Problem: Write out each line of the material exactly as given, and drop the images.

# # # # #

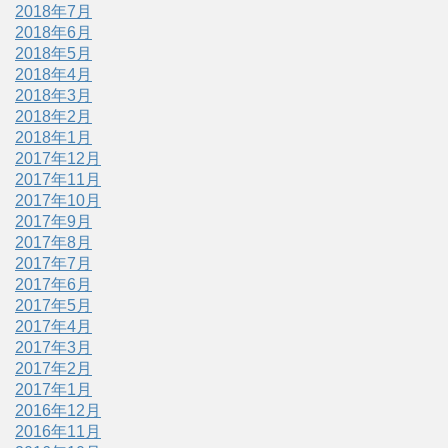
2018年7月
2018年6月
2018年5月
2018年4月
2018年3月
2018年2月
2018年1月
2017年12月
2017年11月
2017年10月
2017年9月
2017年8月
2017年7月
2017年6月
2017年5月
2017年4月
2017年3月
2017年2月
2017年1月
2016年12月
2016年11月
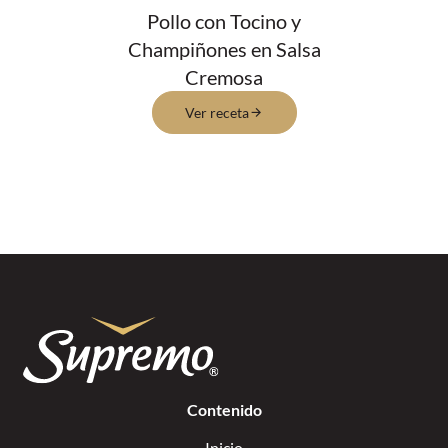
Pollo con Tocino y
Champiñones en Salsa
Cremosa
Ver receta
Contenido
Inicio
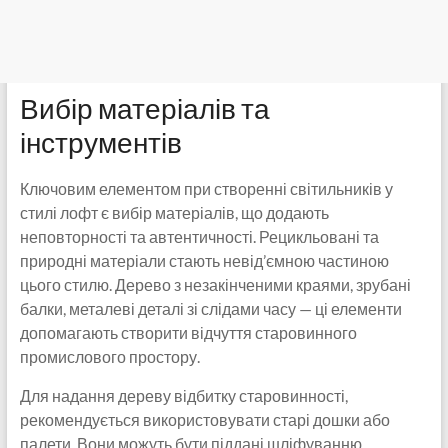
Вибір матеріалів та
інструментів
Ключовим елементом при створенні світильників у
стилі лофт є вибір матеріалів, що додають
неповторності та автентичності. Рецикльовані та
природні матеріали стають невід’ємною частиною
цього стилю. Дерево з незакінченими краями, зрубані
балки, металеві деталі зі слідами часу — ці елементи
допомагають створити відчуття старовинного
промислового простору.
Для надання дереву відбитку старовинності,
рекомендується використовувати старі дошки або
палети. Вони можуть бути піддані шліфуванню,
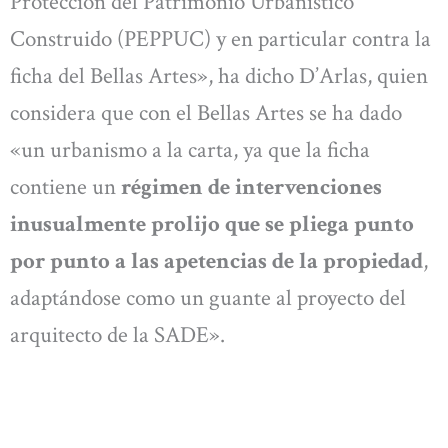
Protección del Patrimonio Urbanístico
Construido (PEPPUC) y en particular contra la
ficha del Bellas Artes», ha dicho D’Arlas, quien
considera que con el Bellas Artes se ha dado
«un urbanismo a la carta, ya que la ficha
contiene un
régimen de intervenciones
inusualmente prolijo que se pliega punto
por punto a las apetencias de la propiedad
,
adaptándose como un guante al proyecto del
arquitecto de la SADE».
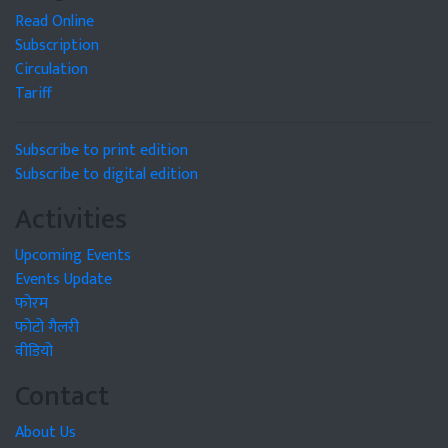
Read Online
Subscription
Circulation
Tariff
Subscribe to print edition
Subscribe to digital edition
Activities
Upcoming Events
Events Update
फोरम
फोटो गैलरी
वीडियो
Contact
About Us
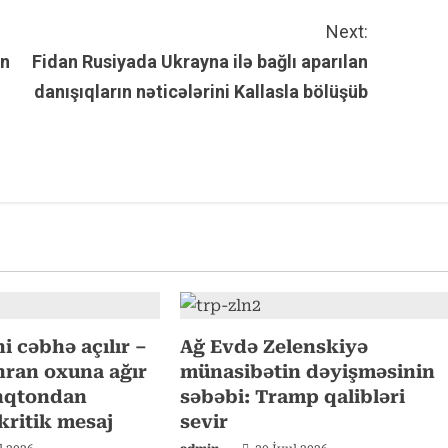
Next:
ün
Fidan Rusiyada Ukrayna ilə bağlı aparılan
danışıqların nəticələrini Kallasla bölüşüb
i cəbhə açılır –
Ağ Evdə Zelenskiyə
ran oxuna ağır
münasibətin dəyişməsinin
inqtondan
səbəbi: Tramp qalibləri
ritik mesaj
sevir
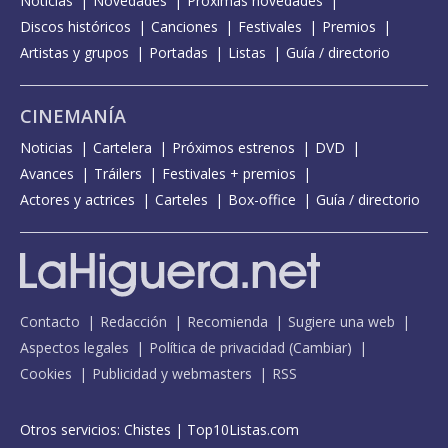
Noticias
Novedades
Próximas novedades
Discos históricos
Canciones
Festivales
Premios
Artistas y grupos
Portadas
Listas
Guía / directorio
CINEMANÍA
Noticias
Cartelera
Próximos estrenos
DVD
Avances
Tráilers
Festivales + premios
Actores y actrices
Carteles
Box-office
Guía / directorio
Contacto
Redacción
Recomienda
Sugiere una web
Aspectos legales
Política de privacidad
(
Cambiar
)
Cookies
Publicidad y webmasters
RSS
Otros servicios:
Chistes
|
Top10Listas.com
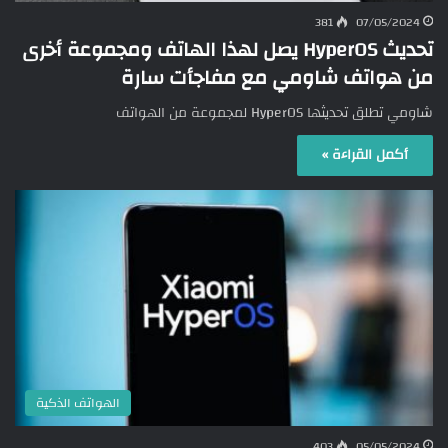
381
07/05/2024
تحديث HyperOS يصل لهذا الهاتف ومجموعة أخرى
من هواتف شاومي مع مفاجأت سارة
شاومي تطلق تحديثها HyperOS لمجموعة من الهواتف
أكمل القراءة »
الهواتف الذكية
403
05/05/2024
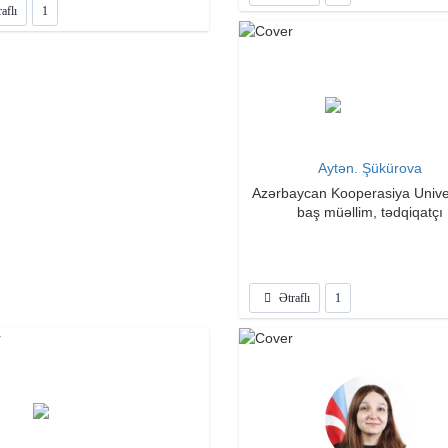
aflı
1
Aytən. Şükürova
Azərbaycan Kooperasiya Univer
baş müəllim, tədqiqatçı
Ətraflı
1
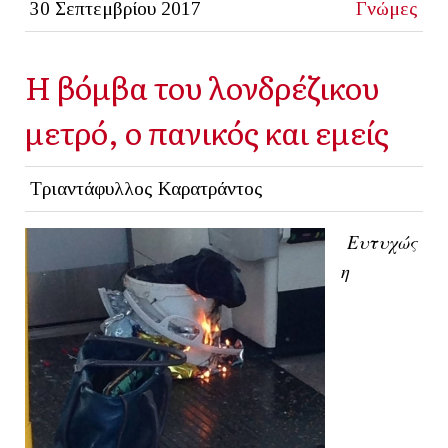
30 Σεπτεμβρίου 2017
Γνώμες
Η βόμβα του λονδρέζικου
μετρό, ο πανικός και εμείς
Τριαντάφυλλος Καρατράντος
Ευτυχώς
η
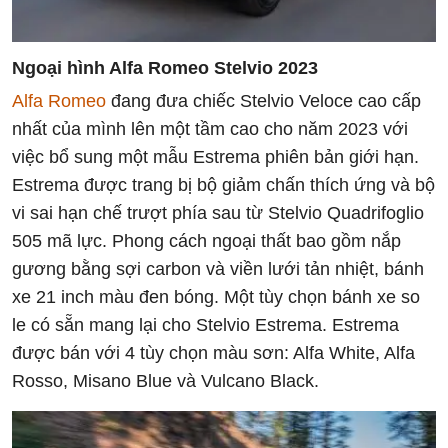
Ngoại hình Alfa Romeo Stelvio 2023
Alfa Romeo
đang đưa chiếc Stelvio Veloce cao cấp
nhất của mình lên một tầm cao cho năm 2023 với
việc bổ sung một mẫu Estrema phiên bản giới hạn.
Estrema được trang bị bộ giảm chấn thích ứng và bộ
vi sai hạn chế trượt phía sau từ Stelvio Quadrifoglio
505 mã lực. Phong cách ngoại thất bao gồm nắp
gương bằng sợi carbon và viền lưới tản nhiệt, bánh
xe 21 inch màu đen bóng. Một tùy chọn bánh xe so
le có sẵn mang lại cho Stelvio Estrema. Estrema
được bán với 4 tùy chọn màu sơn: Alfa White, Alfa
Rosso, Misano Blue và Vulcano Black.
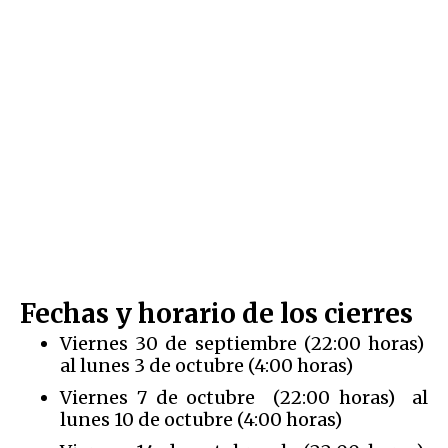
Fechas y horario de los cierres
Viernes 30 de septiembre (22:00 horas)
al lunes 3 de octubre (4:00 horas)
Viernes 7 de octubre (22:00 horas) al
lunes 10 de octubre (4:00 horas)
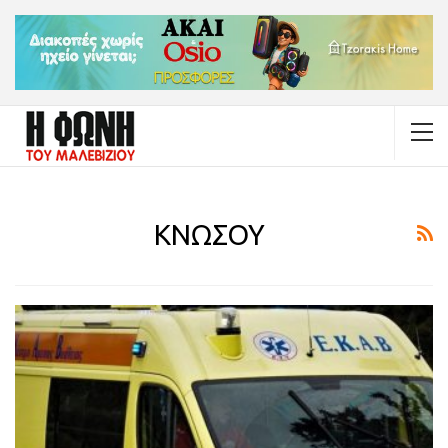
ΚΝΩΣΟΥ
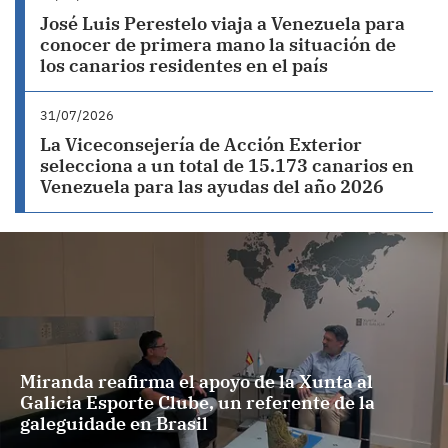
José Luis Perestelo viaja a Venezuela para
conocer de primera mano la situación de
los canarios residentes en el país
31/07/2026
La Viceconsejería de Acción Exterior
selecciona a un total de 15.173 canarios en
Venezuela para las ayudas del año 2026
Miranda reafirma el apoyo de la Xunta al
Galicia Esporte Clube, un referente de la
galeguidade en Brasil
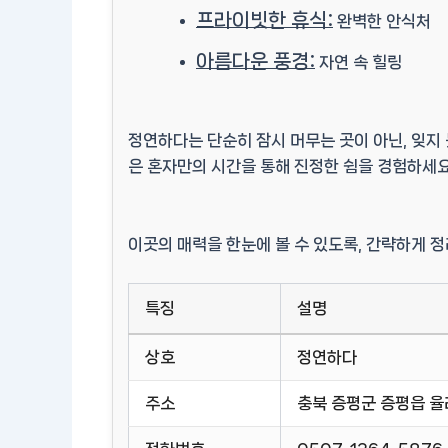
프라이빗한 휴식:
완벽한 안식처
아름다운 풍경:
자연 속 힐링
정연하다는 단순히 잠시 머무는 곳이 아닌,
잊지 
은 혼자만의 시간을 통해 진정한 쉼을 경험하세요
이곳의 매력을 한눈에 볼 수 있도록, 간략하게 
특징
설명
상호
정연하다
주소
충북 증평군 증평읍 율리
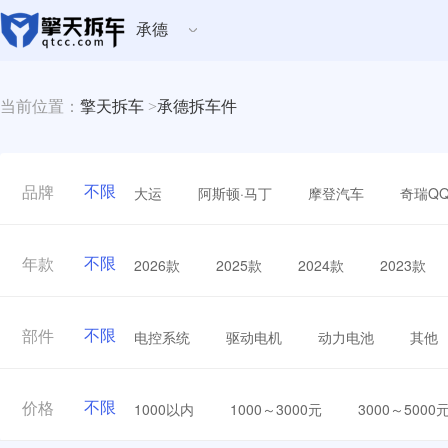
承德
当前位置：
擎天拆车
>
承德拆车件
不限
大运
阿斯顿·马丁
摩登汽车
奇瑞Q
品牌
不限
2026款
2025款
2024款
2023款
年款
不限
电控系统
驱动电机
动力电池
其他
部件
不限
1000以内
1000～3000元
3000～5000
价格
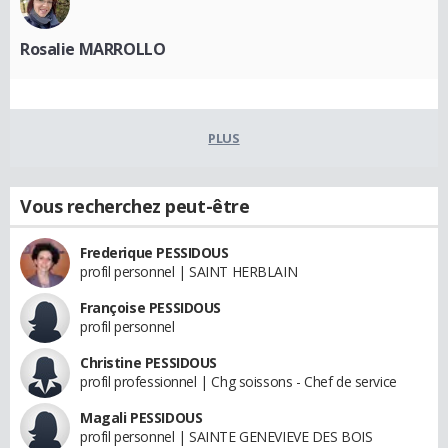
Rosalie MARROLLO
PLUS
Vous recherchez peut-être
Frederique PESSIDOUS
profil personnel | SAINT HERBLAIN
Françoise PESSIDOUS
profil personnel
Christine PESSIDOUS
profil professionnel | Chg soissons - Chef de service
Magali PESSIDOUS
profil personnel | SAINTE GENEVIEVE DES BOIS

# # # # #

Output below:
2018年7月
2018年6月
2018年5月
2018年4月
2018年3月
2018年2月
2018年1月
2017年12月
2017年11月
2017年10月
2017年9月
2017年8月
2017年7月
2017年6月
2017年5月
2017年4月
2017年3月
2017年2月
2017年1月
2016年12月
2016年11月
Pollo con Tocino y
Champiñones en Salsa
Cremosa
Ver receta
Contenido
Inicio
Вибір матеріалів та
інструментів
Ключовим елементом при створенні світильників у
стилі лофт є вибір матеріалів, що додають
неповторності та автентичності. Рецикльовані та
природні матеріали стають невід’ємною частиною
цього стилю. Дерево з незакінченими краями, зрубані
балки, металеві деталі зі слідами часу — ці елементи
допомагають створити відчуття старовинного
промислового простору.
Для надання дереву відбитку старовинності,
рекомендується використовувати старі дошки або
палети. Вони можуть бути піддані шліфуванню,
Protección del Patrimonio Urbanístico
Construido (PEPPUC) y en particular contra la
ficha del Bellas Artes», ha dicho D’Arlas, quien
considera que con el Bellas Artes se ha dado
«un urbanismo a la carta, ya que la ficha
contiene un
régimen de intervenciones
inusualmente prolijo que se pliega punto
por punto a las apetencias de la propiedad
,
adaptándose como un guante al proyecto del
arquitecto de la SADE».
Read Online
Subscription
Circulation
Tariff
Subscribe to print edition
Subscribe to digital edition
Activities
Upcoming Events
Events Update
फोरम
फोटो गैलरी
वीडियो
Contact
About Us
Next:
ün
Fidan Rusiyada Ukrayna ilə bağlı aparılan
danışıqların nəticələrini Kallasla bölüşüb
i cəbhə açılır –
Ağ Evdə Zelenskiyə
ran oxuna ağır
münasibətin dəyişməsinin
inqtondan
səbəbi: Tramp qalibləri
ritik mesaj
sevir
Noticias
Novedades
Próximas novedades
Discos históricos
Canciones
Festivales
Premios
Artistas y grupos
Portadas
Listas
Guía / directorio
CINEMANÍA
Noticias
Cartelera
Próximos estrenos
DVD
Avances
Tráilers
Festivales + premios
Actores y actrices
Carteles
Box-office
Guía / directorio
Contacto
Redacción
Recomienda
Sugiere una web
Aspectos legales
Política de privacidad
(
Cambiar
)
Cookies
Publicidad y webmasters
RSS
Otros servicios:
Chistes
|
Top10Listas.com
381
07/05/2024
تحديث HyperOS يصل لهذا الهاتف ومجموعة أخرى
من هواتف شاومي مع مفاجأت سارة
شاومي تطلق تحديثها HyperOS لمجموعة من الهواتف
أكمل القراءة »
الهواتف الذكية
403
05/05/2024
aflı
1
Aytən. Şükürova
Azərbaycan Kooperasiya Univer
baş müəllim, tədqiqatçı
Ətraflı
1
30 Σεπτεμβρίου 2017
Γνώμες
Η βόμβα του λονδρέζικου
μετρό, ο πανικός και εμείς
Τριαντάφυλλος Καρατράντος
Ευτυχώς
η
Ngoại hình Alfa Romeo Stelvio 2023
Alfa Romeo
đang đưa chiếc Stelvio Veloce cao cấp
nhất của mình lên một tầm cao cho năm 2023 với
việc bổ sung một mẫu Estrema phiên bản giới hạn.
Estrema được trang bị bộ giảm chấn thích ứng và bộ
vi sai hạn chế trượt phía sau từ Stelvio Quadrifoglio
505 mã lực. Phong cách ngoại thất bao gồm nắp
gương bằng sợi carbon và viền lưới tản nhiệt, bánh
xe 21 inch màu đen bóng. Một tùy chọn bánh xe so
le có sẵn mang lại cho Stelvio Estrema. Estrema
được bán với 4 tùy chọn màu sơn: Alfa White, Alfa
Rosso, Misano Blue và Vulcano Black.
Fechas y horario de los cierres
Viernes 30 de septiembre (22:00 horas)
al lunes 3 de octubre (4:00 horas)
Viernes 7 de octubre (22:00 horas) al
lunes 10 de octubre (4:00 horas)
ΚΝΩΣΟΥ
José Luis Perestelo viaja a Venezuela para
conocer de primera mano la situación de
los canarios residentes en el país
31/07/2026
La Viceconsejería de Acción Exterior
selecciona a un total de 15.173 canarios en
Venezuela para las ayudas del año 2026
Miranda reafirma el apoyo de la Xunta al
Galicia Esporte Clube, un referente de la
galeguidade en Brasil
프라이빗한 휴식:
완벽한 안식처
아름다운 풍경:
자연 속 힐링
정연하다는 단순히 잠시 머무는 곳이 아닌,
잊지 
은 혼자만의 시간을 통해 진정한 쉼을 경험하세요
이곳의 매력을 한눈에 볼 수 있도록, 간략하게 
특징
설명
상호
정연하다
주소
충북 증평군 증평읍 율리
承德
当前位置：
擎天拆车
>
承德拆车件
不限
大运
阿斯顿·马丁
摩登汽车
奇瑞Q
品牌
不限
2026款
2025款
2024款
2023款
年款
不限
电控系统
驱动电机
动力电池
其他
部件
不限
1000以内
1000～3000元
3000～5000
价格
Rosalie MARROLLO
PLUS
Vous recherchez peut-être
Frederique PESSIDOUS
profil personnel | SAINT HERBLAIN
Françoise PESSIDOUS
profil personnel
Christine PESSIDOUS
profil professionnel | Chg soissons - Chef de service
Magali PESSIDOUS
profil personnel | SAINTE GENEVIEVE DES BOIS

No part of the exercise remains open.